## PROBLEM
Among the records below, find the lines with the word "конфиденциальности" and copy them.

## MATERIAL SUPPLIED
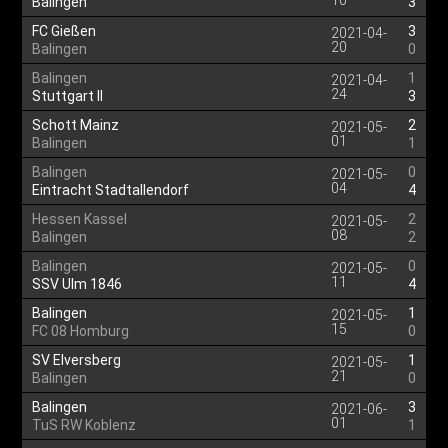
10
Balingen
3
FC Gießen
3
2021-04-
20
Balingen
0
Balingen
1
2021-04-
24
Stuttgart II
3
Schott Mainz
2
2021-05-
01
Balingen
1
Balingen
0
2021-05-
04
Eintracht Stadtallendorf
4
Hessen Kassel
2
2021-05-
08
Balingen
2
Balingen
0
2021-05-
11
SSV Ulm 1846
4
Balingen
1
2021-05-
15
FC 08 Homburg
0
SV Elversberg
1
2021-05-
21
Balingen
0
Balingen
3
2021-06-
01
TuS RW Koblenz
1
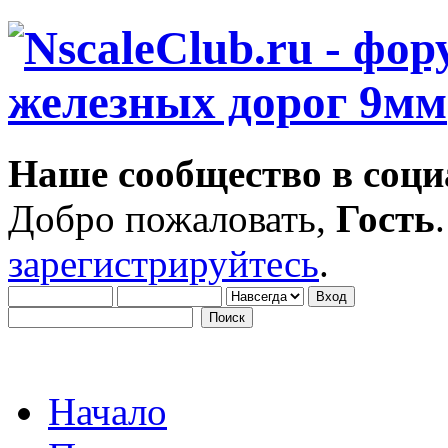
Наше сообщество в соци
Добро пожаловать,
Гость
зарегистрируйтесь
.
Начало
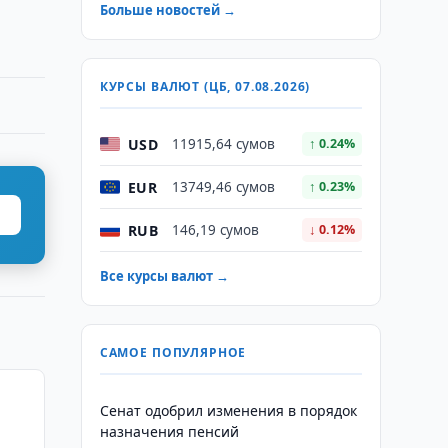
Больше новостей →
КУРСЫ ВАЛЮТ (ЦБ, 07.08.2026)
USD
11915,64 сумов
↑ 0.24%
EUR
13749,46 сумов
↑ 0.23%
RUB
146,19 сумов
↓ 0.12%
Все курсы валют →
САМОЕ ПОПУЛЯРНОЕ
Сенат одобрил изменения в порядок
назначения пенсий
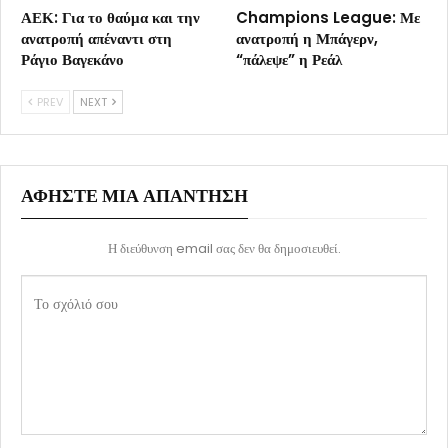
ΑΕΚ: Για το θαύμα και την
Champions League: Με
ανατροπή απέναντι στη
ανατροπή η Μπάγερν,
Ράγιο Βαγεκάνο
“πάλεψε” η Ρεάλ
PREV
NEXT
ΑΦΉΣΤΕ ΜΙΑ ΑΠΆΝΤΗΣΗ
Η διεύθυνση email σας δεν θα δημοσιευθεί.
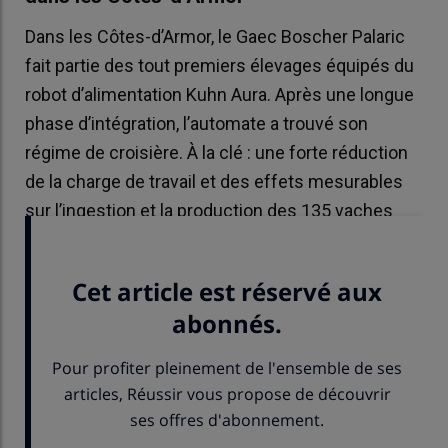
Dans les Côtes-d’Armor, le Gaec Boscher Palaric
fait partie des tout premiers élevages équipés du
robot d’alimentation Kuhn Aura. Après une longue
phase d’intégration, l’automate a trouvé son
régime de croisière. À la clé : une forte réduction
de la charge de travail et des effets mesurables
sur l’ingestion et la production des 135 vaches
laitières.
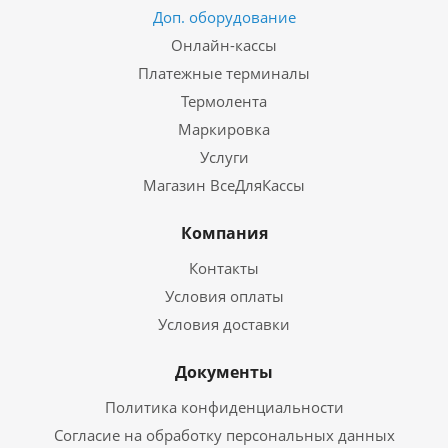
Доп. оборудование
Онлайн-кассы
Платежные терминалы
Термолента
Маркировка
Услуги
Магазин ВсеДляКассы
Компания
Контакты
Условия оплаты
Условия доставки
Документы
Политика конфиденциальности
Согласие на обработку персональных данных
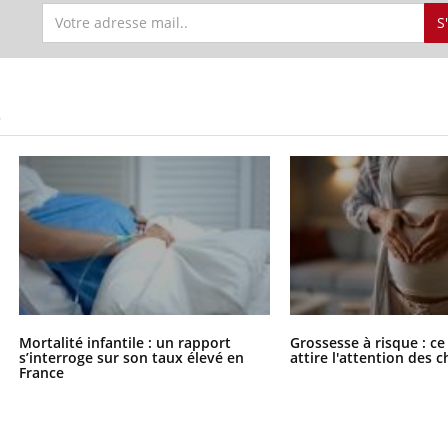
S
S
Mortalité infantile : un rapport
Grossesse à risque : ce
s’interroge sur son taux élevé en
attire l'attention des 
France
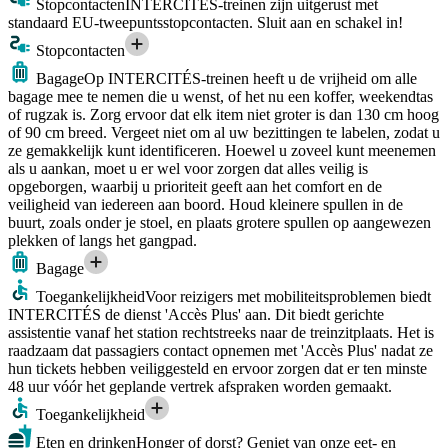
Stopcontacten
INTERCITÉS-treinen zijn uitgerust met
standaard EU-tweepuntsstopcontacten. Sluit aan en schakel in!
Stopcontacten
Bagage
Op INTERCITÉS-treinen heeft u de vrijheid om alle
bagage mee te nemen die u wenst, of het nu een koffer, weekendtas
of rugzak is. Zorg ervoor dat elk item niet groter is dan 130 cm hoog
of 90 cm breed. Vergeet niet om al uw bezittingen te labelen, zodat u
ze gemakkelijk kunt identificeren. Hoewel u zoveel kunt meenemen
als u aankan, moet u er wel voor zorgen dat alles veilig is
opgeborgen, waarbij u prioriteit geeft aan het comfort en de
veiligheid van iedereen aan boord. Houd kleinere spullen in de
buurt, zoals onder je stoel, en plaats grotere spullen op aangewezen
plekken of langs het gangpad.
Bagage
Toegankelijkheid
Voor reizigers met mobiliteitsproblemen biedt
INTERCITÉS de dienst 'Accès Plus' aan. Dit biedt gerichte
assistentie vanaf het station rechtstreeks naar de treinzitplaats. Het is
raadzaam dat passagiers contact opnemen met 'Accès Plus' nadat ze
hun tickets hebben veiliggesteld en ervoor zorgen dat er ten minste
48 uur vóór het geplande vertrek afspraken worden gemaakt.
Toegankelijkheid
Eten en drinken
Honger of dorst? Geniet van onze eet- en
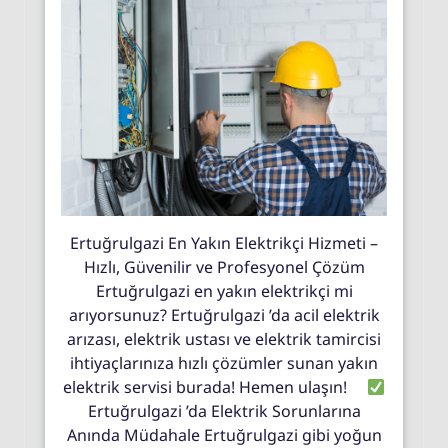
Ertuğrulgazi En Yakın Elektrikçi Hizmeti –
Hızlı, Güvenilir ve Profesyonel Çözüm
Ertuğrulgazi en yakın elektrikçi mi
arıyorsunuz? Ertuğrulgazi ’da acil elektrik
arızası, elektrik ustası ve elektrik tamircisi
ihtiyaçlarınıza hızlı çözümler sunan yakın
elektrik servisi burada! Hemen ulaşın!
Ertuğrulgazi ’da Elektrik Sorunlarına
Anında Müdahale Ertuğrulgazi gibi yoğun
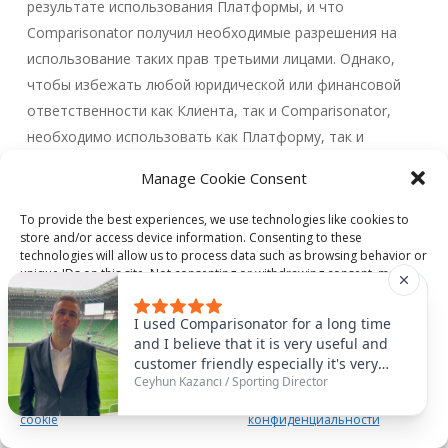
результате использования Платформы, и что
Comparisonator получил необходимые разрешения на
использование таких прав третьими лицами. Однако,
чтобы избежать любой юридической или финансовой
ответственности как Клиента, так и Comparisonator,
необходимо использовать как Платформу, так и
контент в соответствии с настоящими Общими
Manage Cookie Consent
условиями. В случае нарушения данного обязательства
Comparisonator сохраняет за собой право расторгнуть
To provide the best experiences, we use technologies like cookies to
store and/or access device information. Consenting to these
договор, а также возместить любой понесенный ущерб.
technologies will allow us to process data such as browsing behavior or
unique IDs on this site. Not consenting or withdrawing consent, may
8 -) Торговые марки и отличительные знаки клиента
adversely affect certain features and functions.
I used Comparisonator for a long time
8.1.
Настоящим Клиент разрешает Comparisonator
and I believe that it is very useful and
Accept
использовать торговые марки и отличительные знаки
customer friendly especially it's very
Ceyhun Kazancı
/
Sporting Director
useful to find some similar players that
Клиента, которые будут опубликованы на сайте
Политика использования файлов
Политика
you need. For example, we had
Comparisonator в разделе “Клиенты” (
Товарные знаки
).
cookie
конфиденциальности
Abubakar as number nine and it was
Торговые марки Заказчика могут оставаться на сайте
very useful for us to find the similar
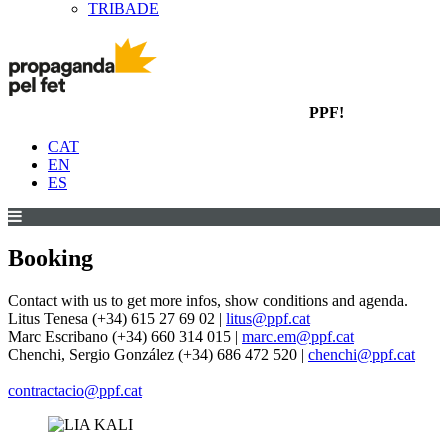
TRIBADE
PPF!
CAT
EN
ES
Booking
Contact with us to get more infos, show conditions and agenda.
Litus Tenesa (+34) 615 27 69 02 |
litus@ppf.cat
Marc Escribano (+34) 660 314 015 |
marc.em@ppf.cat
Chenchi, Sergio González (+34) 686 472 520 |
chenchi@ppf.cat
contractacio@ppf.cat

## WRITTEN SOLUTION
Политика конфиденциальности
конфиденциальности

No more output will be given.